Larvik is a city in Vestfold. Population: 42412. Size: 530 km2.
The Norwegian state railways (NSB) has departures for Oslo once every hour throughout the day, journey time for Oslo is 2 hours 6 minutes on most departures. There is also two daily trains to Stavanger, the western terminus of the southern railway line.
Tourist Office 8Storgata 48) open from 8:30 to 16 from monday to friday. It's open until 18 between mid-June to beginning of August.
Library (Bibliotek) 10-19 on monday, 10-16 from tuesday to friday, 10-14 saturday
Herregården "The High Residence of the Count" - The Manor House - was built by the recently appointed Count of Larvik, Ulrik Fredrik Gyldenløve, in the 1670s.
The Manor is one of the earliest and most important examples of Baroque architecture in Norway, being built in the years 1674-1677. It is well adapted to traditional Norwegian log architecture. The interiors are famous for rare decorations in regency and baroque style, being immensely popular at the time. From the start, the Manor was located outside the city borders, surrounded by a large garden stretching all the way sown south towards the sea. The Manor was made a listed building in 1923, and today is a part of the Larvik Museum.
Throughout the year the Manor hosts several cultural happenings and other types of arrangements.
Outside you find a small baroque garden and nice park areas.
A major plan for restoration and preservation of the Manor and exterior areas are under construction.
Contact details: Larvik museum Nedre Fritzøegate 2 3264 Larvik 47 48 10 66 00 web: www.larvikmuseum.no e-mail: firstname.lastname@example.org
Opening hours/The Manor House: June 5th- September 10th: Sunday 12.00-16.00 June 20th-August 15th: Tuesday-Sunday 12.00-16.00 Kaupang is recognised as the first town in Norway. Three hundred years before Trondheim was founded, 400-600 persons lived their lives in an organised society at Kaupang just outside the town now known as Larvik.
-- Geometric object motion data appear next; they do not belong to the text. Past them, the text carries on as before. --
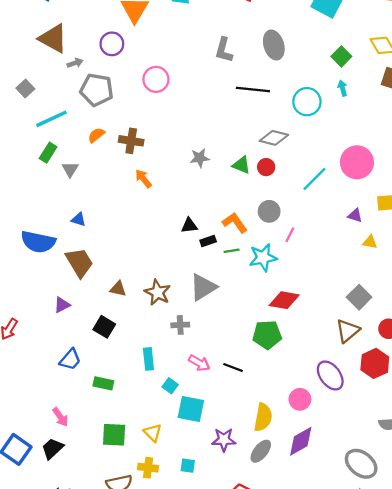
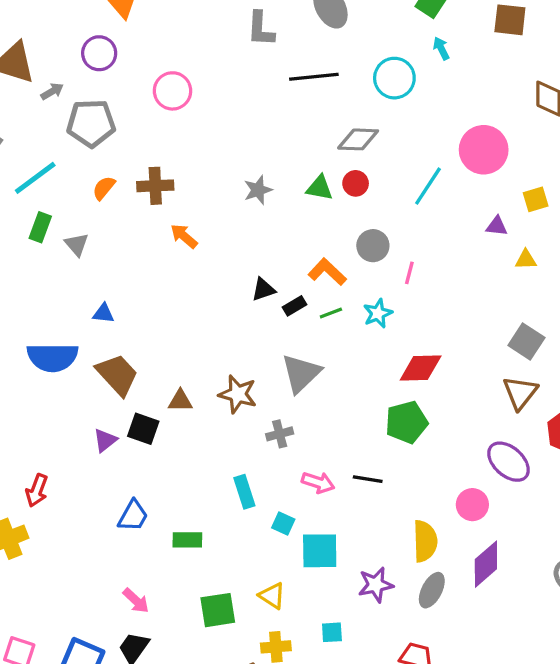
cyan star: (263, 258) -> (378, 313), size x0.7
black square: (104, 327) -> (143, 429), moved

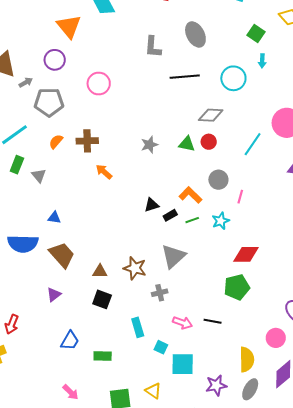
cyan arrow: (441, 48) -> (262, 61), turned -152
black square: (143, 429) -> (102, 299), moved

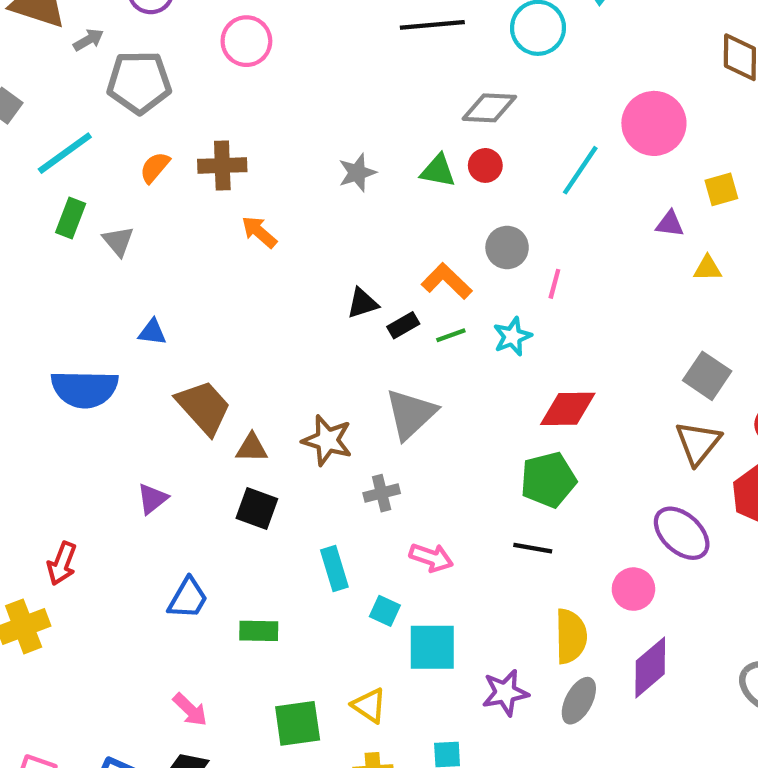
brown trapezoid: (62, 255) -> (204, 407), moved
black line: (213, 321) -> (533, 548), moved

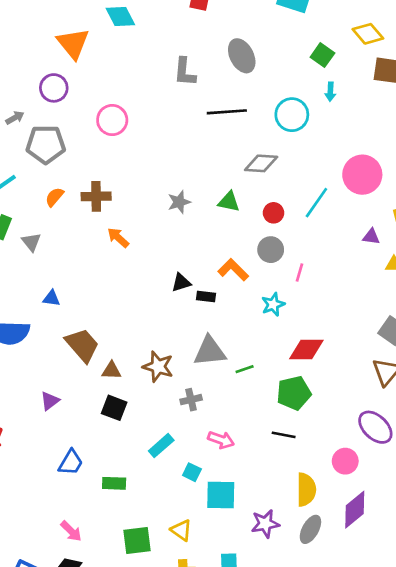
red circle: (485, 165) -> (274, 213), moved
black rectangle: (403, 325) -> (206, 297), turned 36
green line: (451, 335) -> (245, 369), moved
gray triangle: (411, 414) -> (210, 351), turned 36
cyan rectangle: (334, 568) -> (161, 446), turned 65

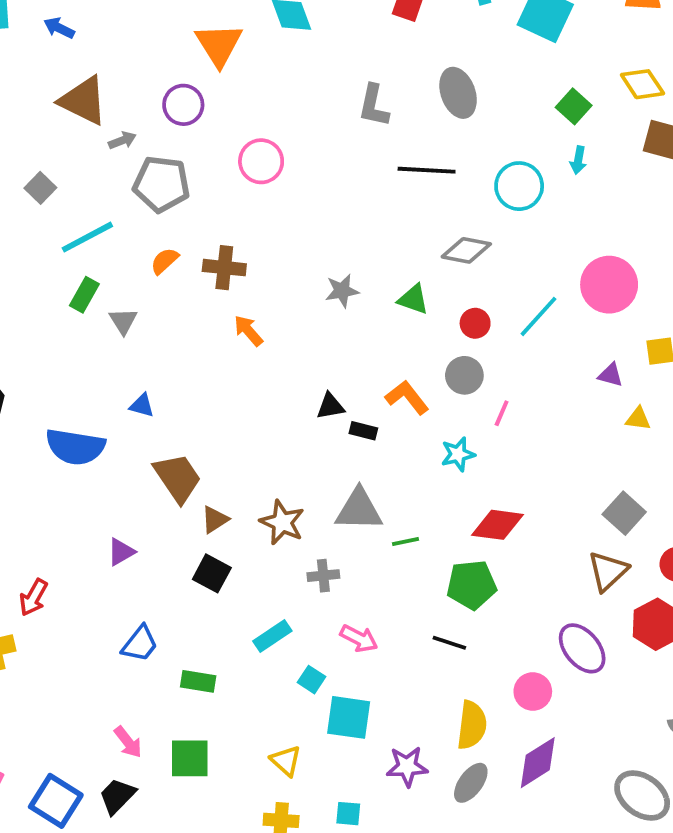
brown triangle: (111, 371) -> (215, 520), turned -42
green square: (137, 541) -> (190, 758), moved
Kaupang was recognised as a town, because it was populated by quite a number of people living close in a tight-knit society, not making their living from primary industry. The big time for Kaupang was between 800 and 900, and in that period there was extensive trade aimed at Europe via England, Denmark and Sweden. The trade network stretched all the way to the Far East. Plans are being made for a an extensive information centre at Kaupang. Meanwhile you may visit Kaupang yourselves, and sense some of the history this kaupang (marketplace) has. A small exhibit is open to the public and it is possible to see the ruins of this busy little settlement in the fields around it.
Guiding on prior agreement in the period May-September.
Bokeskogen is the northern-most beech forest in the world and the biggest public place in Norway. It's on the top of the city and it stretches until the Farris forest. It has always been an important place for the people of the city and it's here that the 17. mai march starts from.
Hedrum Rural Museum is a rural museum with oldies and goldies from the Hedrum village. Located in Kvelde in Lågendalen, it gives tourists a taste of the typical Hedrum farm only 20 minutes away from Larvik city centre. From 1985 onwards the Hedrum Rural Museum is owned and run by Hedrum Historic Preservation Association and comprises 1 acre of land and 4 houses. The main living quarters have been restored to resemble a typical Hedrum farm from around 1900. An old shop has been set up in the corner room.
There is a collection of old kitchen utensils, handicrafts, tools and implements at the museum, and there are exhibitions of local art, handicraft and a proper exhibition of the Norwegian Resistance Movement's contributions during World War 2.
Hedrum Rural Museum is open at Sundays from the middle of June until the end of August.